= Instructions to follow =
Whenever the word "chevron" appears in a line of the listing, copy that line.

= Entries provided =
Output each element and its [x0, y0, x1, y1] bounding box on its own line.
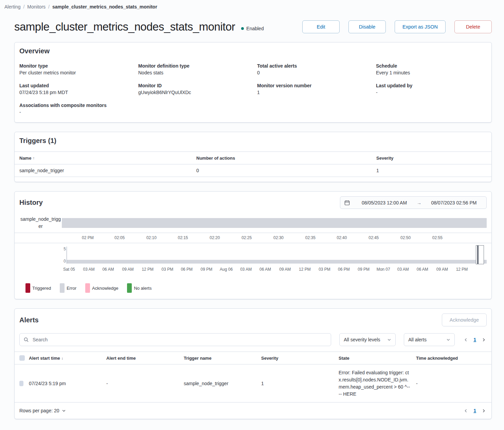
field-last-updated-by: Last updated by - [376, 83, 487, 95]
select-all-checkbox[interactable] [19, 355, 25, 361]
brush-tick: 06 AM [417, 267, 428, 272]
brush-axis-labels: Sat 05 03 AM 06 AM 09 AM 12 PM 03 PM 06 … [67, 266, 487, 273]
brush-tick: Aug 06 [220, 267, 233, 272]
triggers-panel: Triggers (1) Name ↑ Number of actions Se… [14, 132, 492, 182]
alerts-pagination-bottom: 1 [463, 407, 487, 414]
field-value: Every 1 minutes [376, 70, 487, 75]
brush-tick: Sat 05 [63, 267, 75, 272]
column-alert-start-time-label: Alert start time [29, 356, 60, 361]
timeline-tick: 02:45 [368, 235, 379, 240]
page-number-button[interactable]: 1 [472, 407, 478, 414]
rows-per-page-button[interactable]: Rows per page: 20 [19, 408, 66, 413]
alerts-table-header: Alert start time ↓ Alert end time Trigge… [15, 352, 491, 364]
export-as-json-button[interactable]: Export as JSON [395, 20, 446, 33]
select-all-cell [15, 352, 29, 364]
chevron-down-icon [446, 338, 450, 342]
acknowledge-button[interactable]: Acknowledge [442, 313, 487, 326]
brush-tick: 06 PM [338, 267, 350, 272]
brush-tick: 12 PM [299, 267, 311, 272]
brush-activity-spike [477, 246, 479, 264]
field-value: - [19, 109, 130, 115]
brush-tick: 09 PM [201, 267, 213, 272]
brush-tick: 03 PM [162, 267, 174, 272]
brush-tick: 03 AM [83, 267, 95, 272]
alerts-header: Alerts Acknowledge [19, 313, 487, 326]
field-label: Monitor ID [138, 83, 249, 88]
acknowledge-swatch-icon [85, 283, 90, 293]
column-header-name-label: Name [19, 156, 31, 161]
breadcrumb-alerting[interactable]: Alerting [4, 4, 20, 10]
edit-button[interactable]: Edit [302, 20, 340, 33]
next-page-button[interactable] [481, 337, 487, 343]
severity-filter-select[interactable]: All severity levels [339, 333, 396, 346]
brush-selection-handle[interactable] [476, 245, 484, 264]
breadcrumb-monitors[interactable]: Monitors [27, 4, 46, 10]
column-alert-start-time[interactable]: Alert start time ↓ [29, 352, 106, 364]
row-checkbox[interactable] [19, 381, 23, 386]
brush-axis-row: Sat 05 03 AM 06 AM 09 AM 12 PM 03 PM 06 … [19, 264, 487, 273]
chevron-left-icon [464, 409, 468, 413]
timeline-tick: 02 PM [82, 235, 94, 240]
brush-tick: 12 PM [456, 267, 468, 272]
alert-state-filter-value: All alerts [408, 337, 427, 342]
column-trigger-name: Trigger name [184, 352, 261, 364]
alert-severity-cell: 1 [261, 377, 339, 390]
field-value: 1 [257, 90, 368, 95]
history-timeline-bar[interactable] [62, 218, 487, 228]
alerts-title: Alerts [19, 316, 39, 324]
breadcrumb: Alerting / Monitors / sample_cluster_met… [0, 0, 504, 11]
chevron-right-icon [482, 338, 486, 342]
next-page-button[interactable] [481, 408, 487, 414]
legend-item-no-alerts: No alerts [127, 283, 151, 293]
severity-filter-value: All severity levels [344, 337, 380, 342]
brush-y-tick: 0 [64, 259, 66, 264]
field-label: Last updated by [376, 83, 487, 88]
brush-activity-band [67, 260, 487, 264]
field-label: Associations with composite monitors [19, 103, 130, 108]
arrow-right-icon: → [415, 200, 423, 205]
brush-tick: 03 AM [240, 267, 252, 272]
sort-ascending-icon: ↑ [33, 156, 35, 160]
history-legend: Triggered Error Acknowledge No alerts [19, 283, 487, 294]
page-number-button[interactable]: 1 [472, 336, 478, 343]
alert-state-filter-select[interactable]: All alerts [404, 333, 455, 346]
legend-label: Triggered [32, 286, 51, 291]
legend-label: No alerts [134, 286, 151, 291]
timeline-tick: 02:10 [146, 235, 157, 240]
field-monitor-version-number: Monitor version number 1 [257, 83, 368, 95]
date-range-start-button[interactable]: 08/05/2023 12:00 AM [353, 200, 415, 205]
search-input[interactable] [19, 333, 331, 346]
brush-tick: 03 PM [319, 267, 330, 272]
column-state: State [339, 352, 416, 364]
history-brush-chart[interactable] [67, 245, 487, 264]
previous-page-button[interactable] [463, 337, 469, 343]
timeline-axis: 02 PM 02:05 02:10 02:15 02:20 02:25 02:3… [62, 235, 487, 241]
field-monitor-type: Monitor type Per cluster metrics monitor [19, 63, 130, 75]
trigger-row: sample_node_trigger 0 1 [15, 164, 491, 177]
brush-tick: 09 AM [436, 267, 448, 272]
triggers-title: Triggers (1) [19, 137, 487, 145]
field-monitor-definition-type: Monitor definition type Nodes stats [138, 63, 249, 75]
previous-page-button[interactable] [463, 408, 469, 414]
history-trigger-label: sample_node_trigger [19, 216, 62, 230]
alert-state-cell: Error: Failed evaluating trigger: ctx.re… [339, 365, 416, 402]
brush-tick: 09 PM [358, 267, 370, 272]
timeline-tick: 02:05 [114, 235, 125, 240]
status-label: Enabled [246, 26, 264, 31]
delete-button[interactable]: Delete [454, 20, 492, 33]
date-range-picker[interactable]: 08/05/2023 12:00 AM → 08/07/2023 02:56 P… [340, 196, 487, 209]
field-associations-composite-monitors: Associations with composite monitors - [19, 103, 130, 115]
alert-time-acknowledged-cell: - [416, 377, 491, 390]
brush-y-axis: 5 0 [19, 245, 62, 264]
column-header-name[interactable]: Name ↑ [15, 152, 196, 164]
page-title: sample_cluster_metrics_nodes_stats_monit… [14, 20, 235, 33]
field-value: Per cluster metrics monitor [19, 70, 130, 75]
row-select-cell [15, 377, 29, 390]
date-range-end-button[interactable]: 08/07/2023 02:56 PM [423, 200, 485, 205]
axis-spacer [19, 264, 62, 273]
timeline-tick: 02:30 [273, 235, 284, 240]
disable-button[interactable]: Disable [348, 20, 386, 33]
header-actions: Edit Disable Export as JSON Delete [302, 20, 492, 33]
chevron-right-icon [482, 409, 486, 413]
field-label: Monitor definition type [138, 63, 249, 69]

--

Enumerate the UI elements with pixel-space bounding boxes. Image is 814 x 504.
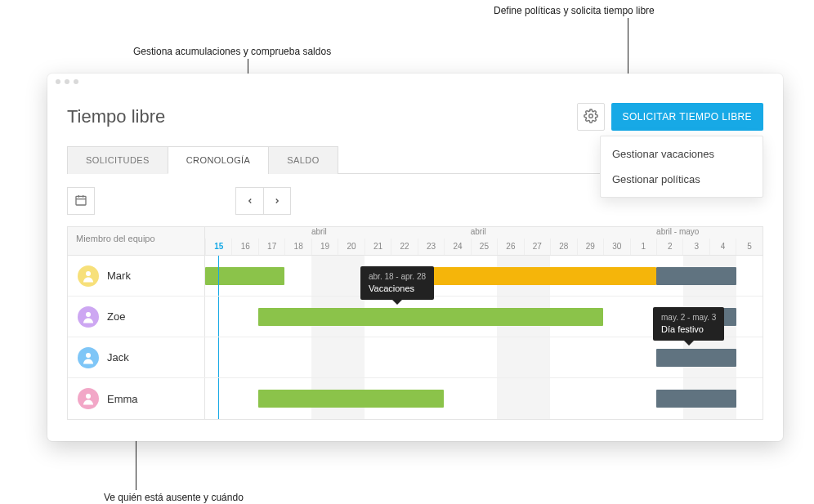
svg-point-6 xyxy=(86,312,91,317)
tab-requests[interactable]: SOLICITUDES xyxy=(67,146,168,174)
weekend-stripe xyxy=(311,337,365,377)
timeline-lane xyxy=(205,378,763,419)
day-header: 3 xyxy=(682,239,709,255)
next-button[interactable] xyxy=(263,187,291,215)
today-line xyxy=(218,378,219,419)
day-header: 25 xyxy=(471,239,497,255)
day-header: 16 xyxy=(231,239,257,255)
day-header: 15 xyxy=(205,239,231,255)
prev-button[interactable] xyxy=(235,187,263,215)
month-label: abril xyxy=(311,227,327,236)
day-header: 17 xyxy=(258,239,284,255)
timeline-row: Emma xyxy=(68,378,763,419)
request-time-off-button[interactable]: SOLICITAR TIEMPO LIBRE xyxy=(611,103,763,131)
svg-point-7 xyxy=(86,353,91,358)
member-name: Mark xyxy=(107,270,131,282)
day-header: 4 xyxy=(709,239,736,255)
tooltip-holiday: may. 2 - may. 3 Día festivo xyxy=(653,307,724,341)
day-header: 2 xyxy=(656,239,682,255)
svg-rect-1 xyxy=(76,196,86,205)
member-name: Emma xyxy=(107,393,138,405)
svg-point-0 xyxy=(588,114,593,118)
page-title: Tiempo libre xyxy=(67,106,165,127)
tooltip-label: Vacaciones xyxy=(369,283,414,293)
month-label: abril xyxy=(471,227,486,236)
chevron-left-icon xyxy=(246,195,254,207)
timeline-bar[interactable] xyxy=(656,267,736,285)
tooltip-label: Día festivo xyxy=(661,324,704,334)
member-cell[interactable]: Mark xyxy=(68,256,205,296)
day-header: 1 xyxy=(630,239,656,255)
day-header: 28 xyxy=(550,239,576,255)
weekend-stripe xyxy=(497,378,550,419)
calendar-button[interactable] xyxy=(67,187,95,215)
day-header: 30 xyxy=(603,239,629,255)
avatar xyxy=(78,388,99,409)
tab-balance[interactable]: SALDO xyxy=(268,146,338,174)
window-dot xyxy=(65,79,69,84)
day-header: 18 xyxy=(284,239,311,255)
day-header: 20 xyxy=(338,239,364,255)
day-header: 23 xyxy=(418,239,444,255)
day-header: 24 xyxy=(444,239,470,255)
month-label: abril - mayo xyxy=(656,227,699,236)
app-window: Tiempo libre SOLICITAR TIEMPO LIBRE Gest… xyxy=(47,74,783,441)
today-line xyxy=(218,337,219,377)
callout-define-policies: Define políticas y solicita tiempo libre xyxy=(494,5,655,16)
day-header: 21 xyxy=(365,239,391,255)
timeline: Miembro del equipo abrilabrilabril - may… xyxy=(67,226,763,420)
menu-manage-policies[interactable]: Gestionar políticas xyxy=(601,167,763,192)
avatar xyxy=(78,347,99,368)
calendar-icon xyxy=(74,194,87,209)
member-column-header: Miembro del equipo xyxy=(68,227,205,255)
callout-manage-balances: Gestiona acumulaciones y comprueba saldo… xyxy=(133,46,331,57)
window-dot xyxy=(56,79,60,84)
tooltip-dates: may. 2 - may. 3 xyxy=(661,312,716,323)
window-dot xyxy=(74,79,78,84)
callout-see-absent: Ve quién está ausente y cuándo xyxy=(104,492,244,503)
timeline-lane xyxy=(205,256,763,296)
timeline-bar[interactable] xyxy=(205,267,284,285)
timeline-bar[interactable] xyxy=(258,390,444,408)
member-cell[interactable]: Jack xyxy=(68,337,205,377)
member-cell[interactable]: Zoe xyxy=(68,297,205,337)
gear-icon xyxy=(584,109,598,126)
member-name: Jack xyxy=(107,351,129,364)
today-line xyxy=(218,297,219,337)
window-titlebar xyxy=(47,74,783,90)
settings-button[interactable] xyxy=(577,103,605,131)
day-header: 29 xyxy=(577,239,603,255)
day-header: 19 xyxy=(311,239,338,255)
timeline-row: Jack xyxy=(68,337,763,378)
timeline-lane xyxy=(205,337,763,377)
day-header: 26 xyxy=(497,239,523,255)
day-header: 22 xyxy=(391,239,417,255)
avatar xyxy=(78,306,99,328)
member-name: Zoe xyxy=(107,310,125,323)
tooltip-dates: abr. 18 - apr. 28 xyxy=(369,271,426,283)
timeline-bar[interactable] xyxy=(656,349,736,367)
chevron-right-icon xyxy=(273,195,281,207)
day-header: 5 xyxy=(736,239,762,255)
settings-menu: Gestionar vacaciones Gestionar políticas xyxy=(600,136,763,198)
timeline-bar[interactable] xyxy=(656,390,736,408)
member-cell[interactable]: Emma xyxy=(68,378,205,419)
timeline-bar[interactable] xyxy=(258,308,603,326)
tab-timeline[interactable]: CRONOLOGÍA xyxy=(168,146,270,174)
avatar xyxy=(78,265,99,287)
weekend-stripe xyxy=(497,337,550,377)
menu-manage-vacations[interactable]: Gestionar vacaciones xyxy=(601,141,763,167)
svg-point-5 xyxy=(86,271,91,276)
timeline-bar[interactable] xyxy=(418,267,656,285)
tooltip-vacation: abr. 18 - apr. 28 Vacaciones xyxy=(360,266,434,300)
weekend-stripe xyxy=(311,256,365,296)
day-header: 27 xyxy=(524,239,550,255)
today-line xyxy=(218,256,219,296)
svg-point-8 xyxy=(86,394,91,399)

= Problem solution =
chevron-down-icon [446, 338, 450, 342]
chevron-left-icon [464, 409, 468, 413]
chevron-right-icon [482, 338, 486, 342]
chevron-right-icon [482, 409, 486, 413]
chevron-left-icon xyxy=(246,195,254,207)
chevron-right-icon xyxy=(273,195,281,207)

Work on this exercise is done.